According to the Nielsen/Norman Group, usability or user experience benchmarking is "the process of evaluating a product or service's user experience by using metrics to gauge its relative performance against a meaningful standard." While benchmarking can require a good amount of time and effort, there are few alternate research methods that provide both the same volume of data and granularity of insights. This page describes the processes and considerations that we put into usability benchmarking at GitLab.
Usability benchmarking takes a collection of related workflows, breaks them down into discrete tasks, and measures how usable they are across several dimensions. What this generates is a rich body of quantitative and qualitative data that highlights specific pain points and areas for improvement. These pain points can then be turned into actionable insights which will improve the overall usability of a product. By performing a usability benchmarking study, you give your team validated, granular recommendations for making your product better.
Benchmarking can be a useful method for generating longitudinal, quantitative comparisons (for example, tracking the time it takes to complete a task before and after a significant change to the user interface). Because of the benefits of running benchmarking studies several times, it can be useful to think of benchmarking as a research program, as opposed to a one-off activity. This is how we tend to think of it at GitLab.

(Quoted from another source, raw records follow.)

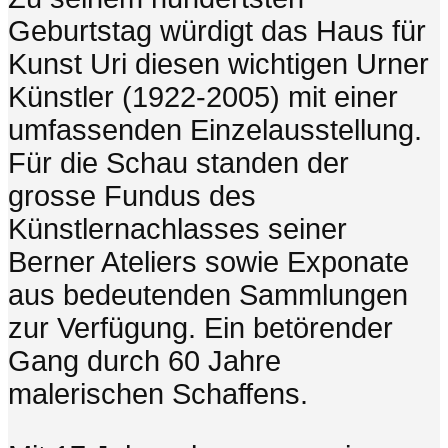
Geburtstag würdigt das Haus für
Kunst Uri diesen wichtigen Urner
Künstler (1922-2005) mit einer
umfassenden Einzelausstellung.
Für die Schau standen der
grosse Fundus des
Künstlernachlasses seiner
Berner Ateliers sowie Exponate
aus bedeutenden Sammlungen
zur Verfügung. Ein betörender
Gang durch 60 Jahre
malerischen Schaffens.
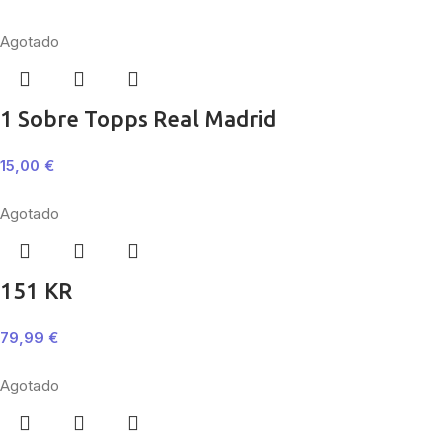
Agotado
1 Sobre Topps Real Madrid
15,00
€
Agotado
151 KR
79,99
€
Agotado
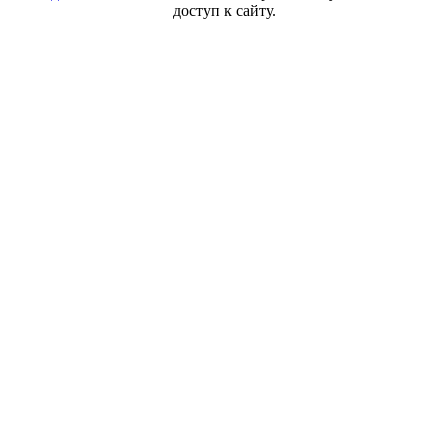
доступ к сайту.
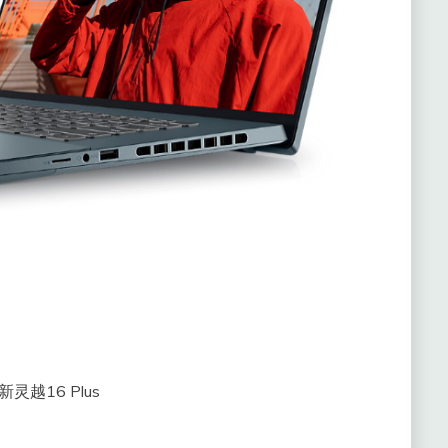
灵越16 Plus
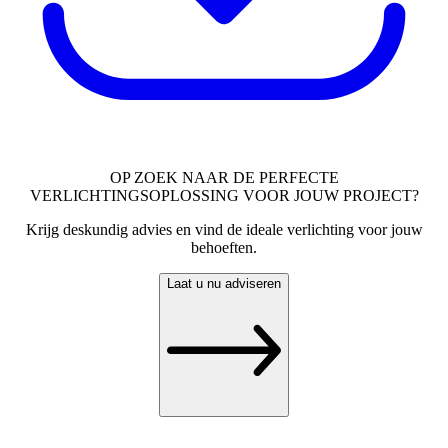
OP ZOEK NAAR DE PERFECTE
VERLICHTINGSOPLOSSING VOOR JOUW PROJECT?
Krijg deskundig advies en vind de ideale verlichting voor jouw
behoeften.
Laat u nu adviseren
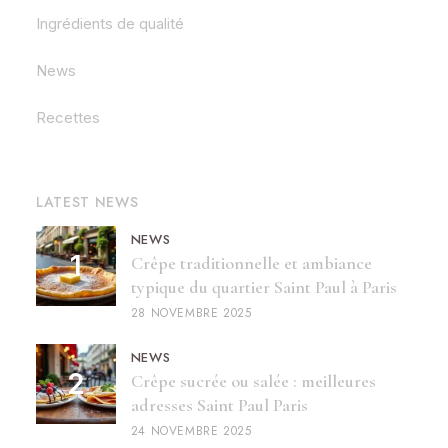
Ingrédients de qualité
News
Recettes
LATEST NEWS
NEWS
Crêpe traditionnelle et ambiance
typique du quartier Saint Paul à Paris
28 NOVEMBRE 2025
NEWS
Crêpe sucrée ou salée : meilleures
adresses Saint Paul Paris
24 NOVEMBRE 2025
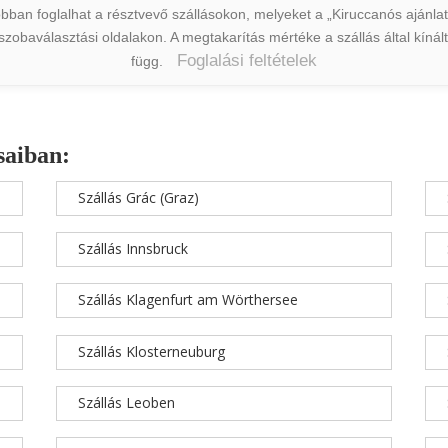
ban foglalhat a résztvevő szállásokon, melyeket a „Kiruccanós ajánlat” 
a szobaválasztási oldalakon. A megtakarítás mértéke a szállás által kín
Foglalási feltételek
függ.
saiban:
Szállás Grác (Graz)
Szállás Innsbruck
Szállás Klagenfurt am Wörthersee
Szállás Klosterneuburg
Szállás Leoben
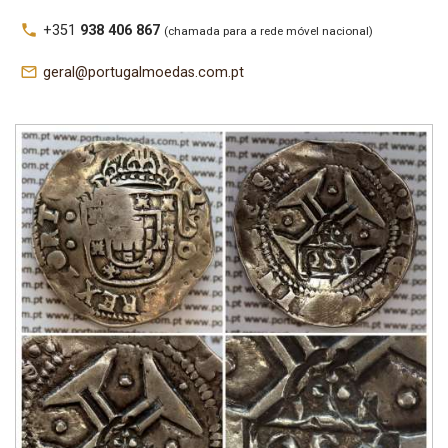
local_phone
+351
938 406 867
(chamada para a rede móvel nacional)
mail_outline
geral@portugalmoedas.com.pt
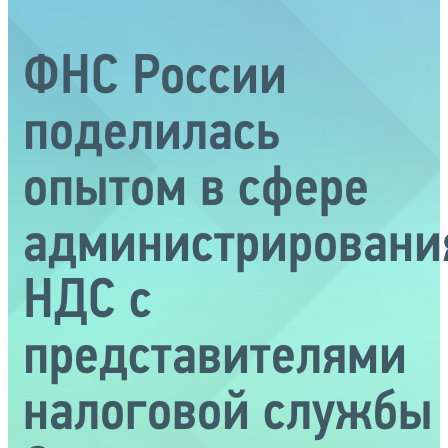
ФНС России
поделилась
опытом в сфере
администрировани
НДС с
представителями
налоговой службы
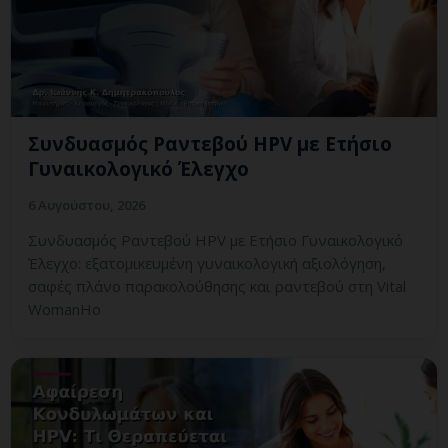
Συνδυασμός Ραντεβού HPV με Ετήσιο
Γυναικολογικό Έλεγχο
6 Αυγούστου, 2026
Συνδυασμός Ραντεβού HPV με Ετήσιο Γυναικολογικό
Έλεγχο: εξατομικευμένη γυναικολογική αξιολόγηση,
σαφές πλάνο παρακολούθησης και ραντεβού στη Vital
WomanHo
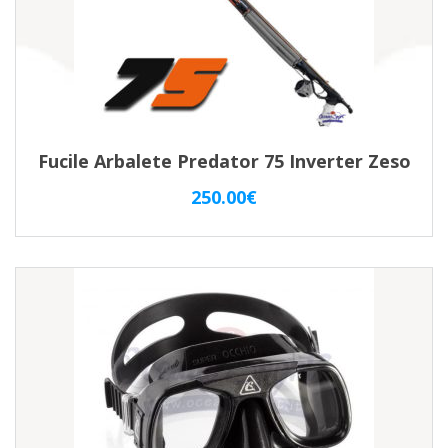
Fucile Arbalete Predator 75 Inverter Zeso
250.00
€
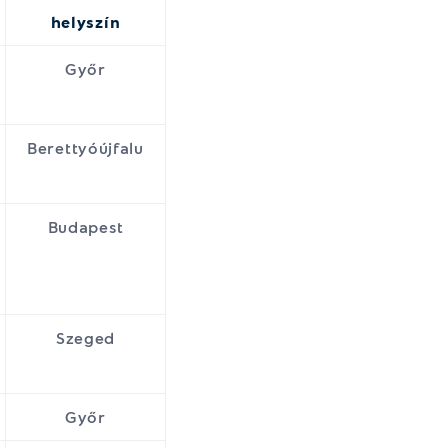
helyszín
Győr
Berettyóújfalu
Budapest
Szeged
Győr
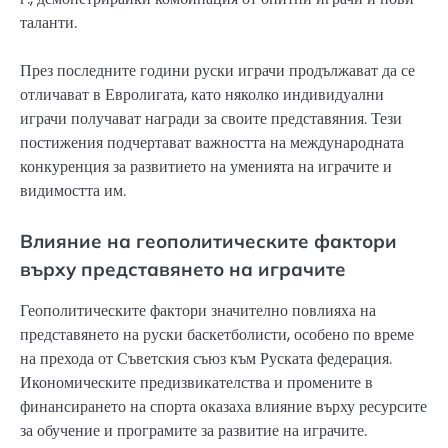
таланти.
През последните години руски играчи продължават да се
отличават в Евролигата, като няколко индивидуални
играчи получават награди за своите представяния. Тези
постижения подчертават важността на международната
конкуренция за развитието на уменията на играчите и
видимостта им.
Влияние на геополитическите фактори
върху представянето на играчите
Геополитическите фактори значително повлияха на
представянето на руски баскетболисти, особено по време
на прехода от Съветския съюз към Руската федерация.
Икономическите предизвикателства и промените в
финансирането на спорта оказаха влияние върху ресурсите
за обучение и програмите за развитие на играчите.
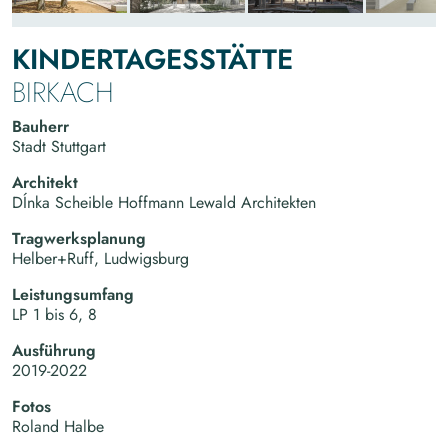
KINDERTAGESSTÄTTE
BIRKACH
Bauherr
Stadt Stuttgart
Architekt
DÍnka Scheible Hoffmann Lewald Architekten
Tragwerksplanung
Helber+Ruff, Ludwigsburg
Leistungsumfang
LP 1 bis 6, 8
Ausführung
2019-2022
Fotos
Roland Halbe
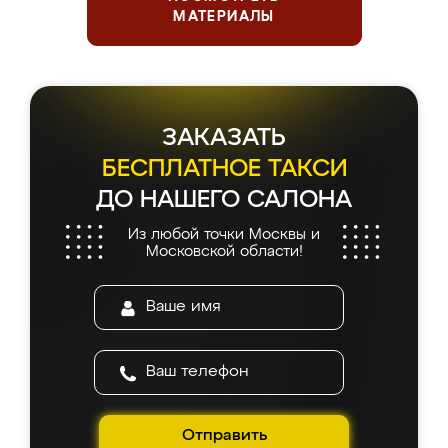
МАТЕРИАЛЫ
ЗАКАЗАТЬ
БЕСПЛАТНОЕ ТАКСИ
ДО НАШЕГО САЛОНА
Из любой точки Москвы и
Московской области!
Отправить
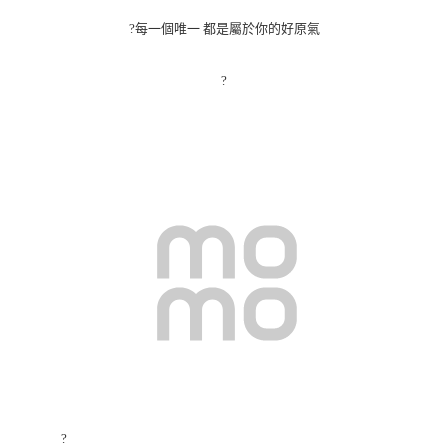
?
每一個唯一 都是屬於你的好原氣
?
?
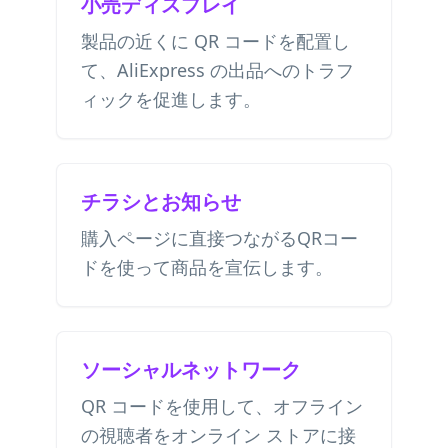
小売ディスプレイ
製品の近くに QR コードを配置し
て、AliExpress の出品へのトラフ
ィックを促進します。
チラシとお知らせ
購入ページに直接つながるQRコー
ドを使って商品を宣伝します。
ソーシャルネットワーク
QR コードを使用して、オフライン
の視聴者をオンライン ストアに接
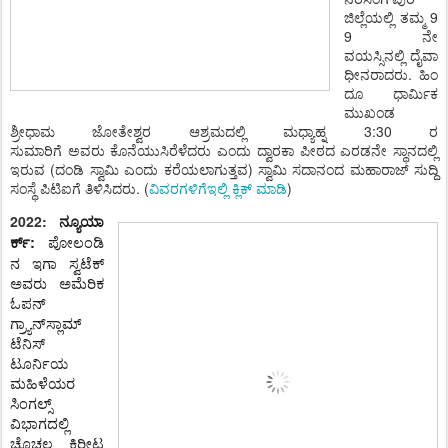
ಜಿಲ್ಲೆಯಲ್ಲಿ
ತಮ್ಮ
9
9
ನೇ
ವಯಸ್ಸಿನಲ್ಲಿ
ದೈವಾ
ಧೀನ
ರಾದರು.
ಹಿಂ
ದೂ ಧಾರ್ಮಿಕ
ಮುಖಂಡ
ಶ್ರೀಧಾಮ ಜೋತೇಶ್ವರ ಆಶ್ರಮದಲ್ಲಿ ಮಧ್ಯಾಹ್ನ
3:30
ರ
ಸುಮಾರಿಗೆ
ಅವರು
ಕೊನೆಯುಸಿರೆಳೆದರು ಎಂದು ದ್ವಾರಕಾ ಪೀಠದ ಎರಡನೇ
ಸ್ಥಾನದಲ್ಲಿ
ಇರುವ
(ದಂಡಿ ಸ್ವಾಮಿ ಎಂದು ಕರೆಯಲಾಗುತ್ತ
ವ)
ಸ್ವಾಮಿ ಸದಾನಂದ ಮಹಾರಾಜ್
ಸುದ್ದಿ
ಸಂಸ್ಥೆ
ಪಿಟಿಐಗೆ ತಿಳಿಸಿದರು.
(
ವಿವರಗಳಿಗೆಇಲ್ಲಿ ಕ್ಲಿಕ್‌ ಮಾಡಿ
)
2022:
ನ್ಯೂಯಾ
ಪೋಲಂ
ಡಿ
ರ್ಕ್:
ನ ಇಗಾ ಸ್ವಟೆಕ್‌
ಅವರು ಅಮೆರಿಕ
ಓಪನ್‌
ಗ್ರ್ಯಾನ್‌ಸ್ಲಾಮ್‌
ಟೆನಿಸ್‌
ಟೂರ್ನಿಯ
ಮಹಿಳೆಯರ
ಸಿಂಗಲ್ಸ್‌
ವಿಭಾಗದಲ್ಲಿ
ಚೊಚ್ಚಲ ಕಿರೀಟ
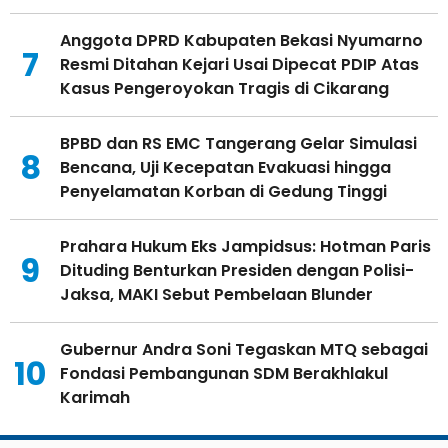
Anggota DPRD Kabupaten Bekasi Nyumarno
7
Resmi Ditahan Kejari Usai Dipecat PDIP Atas
Kasus Pengeroyokan Tragis di Cikarang
BPBD dan RS EMC Tangerang Gelar Simulasi
8
Bencana, Uji Kecepatan Evakuasi hingga
Penyelamatan Korban di Gedung Tinggi
Prahara Hukum Eks Jampidsus: Hotman Paris
9
Dituding Benturkan Presiden dengan Polisi-
Jaksa, MAKI Sebut Pembelaan Blunder
Gubernur Andra Soni Tegaskan MTQ sebagai
10
Fondasi Pembangunan SDM Berakhlakul
Karimah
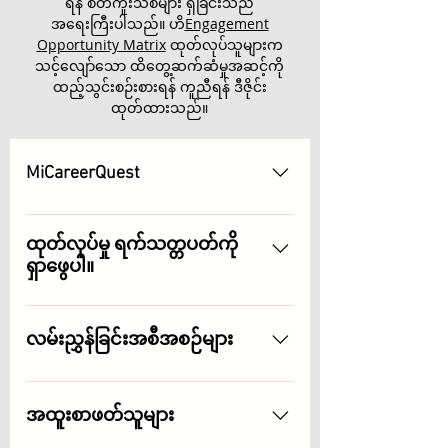
ရန် စိတ်ကူးသစ်များ ရှိခြင်းသည်
အရေးကြီးပါသည်။ ဟိ
Engagement
Opportunity Matrix
ထုတ်လုပ်သူများက
သင့်လျော်သော ထိတွေ့ဆက်ဆံမှုအဆင့်ကို
ထည့်သွင်းစဉ်းစားရန် ကူညီရန် ဒီဇိုင်း
ထုတ်ထားသည်။
MiCareerQuest
ကုန်ထုတ်လုပ်မှုကဲ့သို့ လိုအပ်ချက်
မြင့်မားသော လုပ်ငန်းများကို မီးမောင်း
ထုတ်လုပ်မှု ရက်သတ္တပတ်ကို
ရှာဖွေပါ။
ထိုးပြသည့် အသက်မွေးဝမ်းကြောင်း
ရှာဖွေရေးအတွေ့အကြုံတွင် ပါဝင်ပါ။
West Michigan ထုတ်လုပ်သူများ၏
အရည်အချင်းလိုအပ်ချက်များကို
လမ်းညွှန်ခြင်းအစီအစဉ်များ
ဖြည့်ဆည်းပေးသည့် လက်လှမ်းမီသော
အစပျိုးမှုအကြောင်း ပိုမိုလေ့လာပါ။
ဒေသခံကျောင်းတစ်ခုနှင့် လက်တွဲပြီး
အသက်အရွယ်မရွေး ကျောင်းသားများ
အထူးစာဖတ်သူများ
ကို လမ်းညွှန်ပြသရန် သင့်ဝန်ထမ်းများ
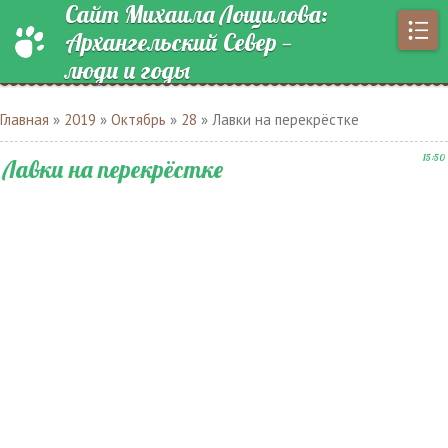
Сайт Михаила Лощилова:
Архангельский Север —
люди и годы
Главная
»
2019
»
Октябрь
»
28
» Лавки на перекрёстке
15:50
Лавки на перекрёстке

Benchmarking is a thorough and time-intensive undertaking that requires a high degree of rigor from the research lead. This section lists some guidelines and best practices to ensure the quality and uniformity of our benchmarking efforts, while also reducing 'start-up costs' for new benchmarking efforts.
Every benchmarking study has a similar 'skeleton' - the basic elements one needs in order to successfully run the study. Typically, these are:
When leading a benchmarking study, you will need to coordinate with several stakeholders including the Product Manager (PM) and Product Designer (PD) to ensure that everyone agrees upon the study protocol, tasks, metrics, and timeline.
The early planning stages are crucial for setting the rest of your study up for success. In order to maximize the first few weeks of study planning, communicate with your stakeholders on how they would prefer to provide feedback. If you are getting feedback async, make sure to provide firm deadlines that are non-negotiable. In cases where those deadlines are not being met, try pivoting to sync communication such as a scheduled meeting to help stay on the research timeline.
Each protocol is tailored to the topic and specifics of the study it belongs to, but often contains similar sections. Generally, you will want to cover the following (many of these are commmon to all moderated studies):
The Usability Benchmarking template contains some boilerplate language to work off of for your own study.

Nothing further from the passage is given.